Because I believed in what I was capable of, I lost 10 pounds walking through Japan because it was more fun than missing the scenery underground in a train or metro (For the record, I didn’t need those 10 pounds, so that was a nice bonus!). I have multiple disabilities, but I soldiered on anyway. Yes my bones ached at the end of almost each day, but I wouldn’t stop. I believed the pain would eventually subside. A hot bath, a foot soak, a good night’s rest..no biggie if I needed a little bit more self-care than when I’m lazying around my apartment back home.

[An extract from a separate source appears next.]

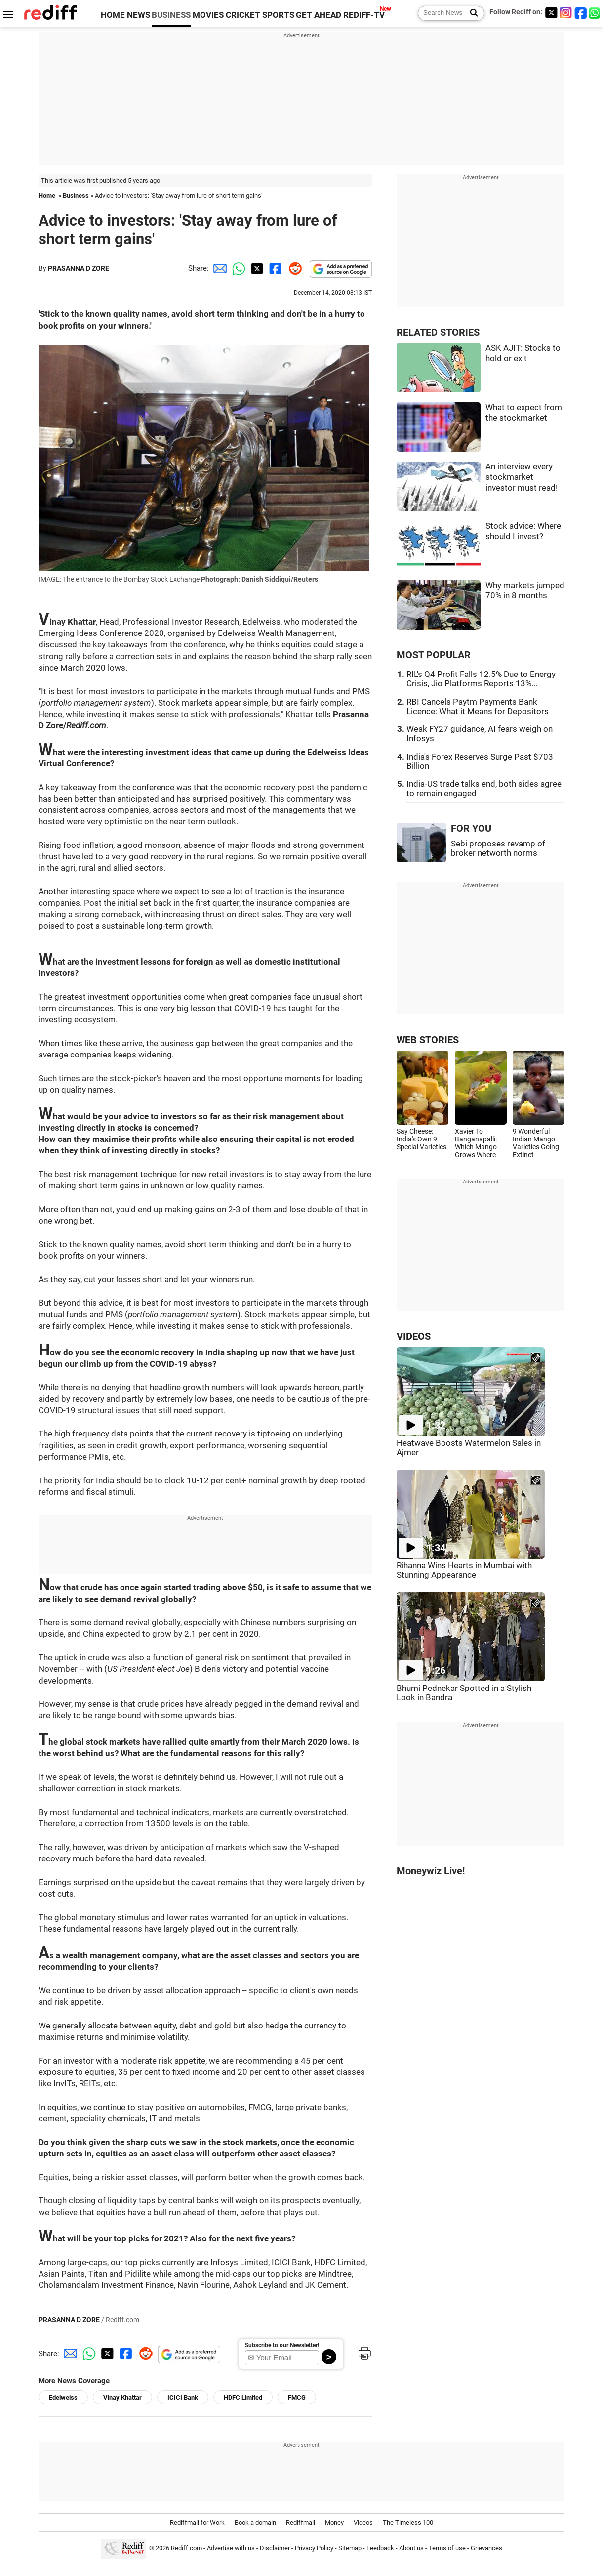  What do you see at coordinates (138, 15) in the screenshot?
I see `NEWS` at bounding box center [138, 15].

Because I believed, I climbed my version of Everest. On a cute bunny island outside of Hiroshima, I climbed and climbed. People go to Okunoshima to play with the rabbits, but I was more impressed by the island itself. What a gorgeous place! I scaled a seemingly never-ending hill – alone. Everyone else visiting the island seemed to vanish all around me and I wondered if I’d been possibly abandoned to the bunnies. But i had to reach the summit. I was curious what I could see up there, because halfway up the uneven stairs, I saw the most beautiful sight of my entire trip. I was at once taken aback and mystified. I remember vocalizing ‘Oh wow!’ like a broken record.
Alas, dusk was falling and I had to take a decision. Either I continued up my “Everest” until I reached the top, or I chose to go back down before it got too dark to see my footing. Being visually impaired means thinking ahead to make sure one’s surroundings will be safe in 10 minutes, half an hour, 2 hours. The staircase had no lamps, and was surrounded by relatively dense forestation. If the sun went down while I was 500 steps above sea level, I knew I’d have a harrowing way back down.
So I sat on a step, took some photos, breathed the fresh ocean air, and wished I could live here. And then slowly and carefully counted my way back down to bunny territory. 373 steps of varying heights and slants, plus 2 slopes later, I knew my thighs and knees would be whining the next day, but I didn’t care. Nature and time were against me so I didn’t get to the top, but the 373rd step became my Everest. I’d made it. It was the end of my trip and I’d survived the Pacific ocean in a freight ship, Shanghai my nemesis, and this pretty spectacular climb. I would be leaving Japan in a couple of days, and Okunoshima was one of 2 bucketlist places I’d wanted to see.
The second place was Itsukushima, otherwise known as Miyajima (“Shrine Island”). It was my final farewell to Japan, and I stayed until the last embers of daylight. Since the way back to the closest train station was well enough lit for me to not get lost or hurt, I wasn’t in as much of a rush to leave as I was on Okunoshima. Still I had to look out for wild deer, tourists and uneven ground. But it was worth staying late to be able to meet the famous orange torii up close and on dry land. I was eager, and braved the mucky sand a bit prematurely compared to other nearby tourists. Hiking boots cared not, so neither did I! At high and low tide, the shrine is lovely, but at low tide, it’s quite interesting to get up close and see all the tiny barnacles stuck to the structure.
I noticed coins wedged between barnacles. I think other people were there to Believe too, and left traces of their wishes. Perhaps they had wished upon their yen, that they could return here soon some day. In my case, I knew some day would be far far away, or maybe never. It was with a bit of a heavy heart that I left the giant torii. On the other hand…leaving the island, and then Japan itself, somehow I knew this couldn’t be the last time I’d be in this country.
That’s why it’s important to Believe. I’ve done it once, climbed “Everest”, and overcome so many challenges. So why not believe it could happen again? Everyone should believe in what they are capable of. If you fall down; if China refuses to grant you a visa, try again! Get up, and believe and GO!